After the second reign, that of Hwei-ti, we have the first instance in Chinese history of a woman seizing the reins of government. The Empress Lu made herself supreme, and such were her talents that she held the Empire in absolute subjection for eight years. Like Jezebel she “destroyed all the seed royal,” and filled the various offices with her kindred and favourites. At her death they were butchered without [Page 107] mercy, and a male heir to the throne was proclaimed. His posthumous title Wen-ti, meaning the “learned” or “patron of letters,” marks the progress made by the revival of learning.

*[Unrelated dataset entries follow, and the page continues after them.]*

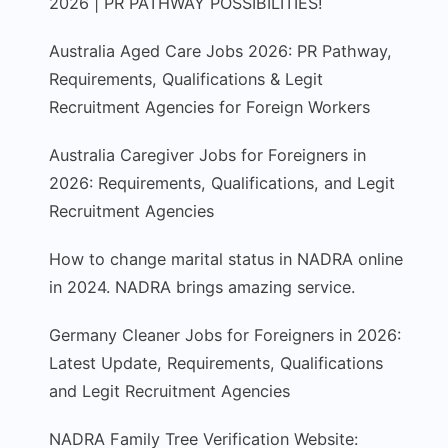
2026 | PR PATHWAY POSSIBILITIES!
Australia Aged Care Jobs 2026: PR Pathway,
Requirements, Qualifications & Legit
Recruitment Agencies for Foreign Workers
Australia Caregiver Jobs for Foreigners in
2026: Requirements, Qualifications, and Legit
Recruitment Agencies
How to change marital status in NADRA online
in 2024. NADRA brings amazing service.
Germany Cleaner Jobs for Foreigners in 2026:
Latest Update, Requirements, Qualifications
and Legit Recruitment Agencies
NADRA Family Tree Verification Website: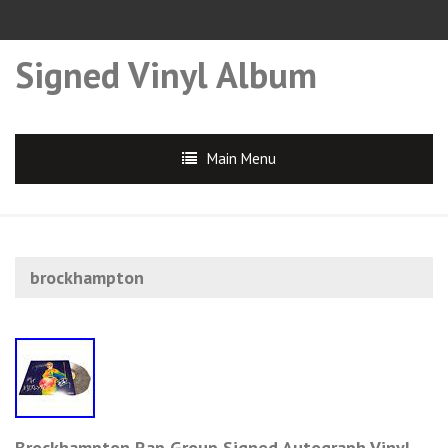
Signed Vinyl Album
Main Menu
brockhampton
Brockhampton Rap Group Signed Autograph Vinyl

One might imagine that these literary emperors would have been satisfied with the recovery of the Confucian classics; but no, a rumour reached them that “there are sages in the West.” The West was India. An embassy was sent, 66 A. D., by Ming-ti to import books and bonzes. The triad of religions was thus completed.

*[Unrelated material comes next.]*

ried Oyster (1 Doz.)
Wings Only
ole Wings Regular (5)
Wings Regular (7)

Totally diverse in spirit and essence, the three religions could hardly be expected to harmonise or combine. Confucianism exalts letters, and lays stress on ethics to the neglect of the spiritual world. Taoism inculcates physical discipline; but in practice it has become the mother of degrading superstition—dealing in magic and necromancy. Buddhism saps the foundations of the family and enjoins celibacy as the road to virtue. Metempsychosis is its leading doctrine, and to “think on nothing” its mental discipline. It forbids a flesh diet and deprecates scholarship. Through imperial patronage it acquired a footing in China, but it was long before it felt at home there. As late as the eighth century Han Yu, the greatest writer of the age, ridiculed the relics of Buddha and called on his people to “burn their books, close their temples, and make laity of their monks.”
Yet Buddhism seems to have met a want. It has fostered a sympathy for animal life, and served as a protest against the Sadducean tenets of the lettered class. It long ago became so rooted in the minds of [Page 108] the illiterate, who form nine-tenths of the population, that China may be truly described as the leading Buddhist country of the globe.[*]
[Footnote *: THE APOTHEOSIS OF MERCY
A LEGEND OF KUANYIN PUSA—IN NORTHERN BUDDHISM
Two images adorn this mountain shrine,
Not marble chiselled out by Grecian art,
But carved from wood with Oriental skill.
In days of yore adored by pilgrim throngs,
They languish now without a worshipper.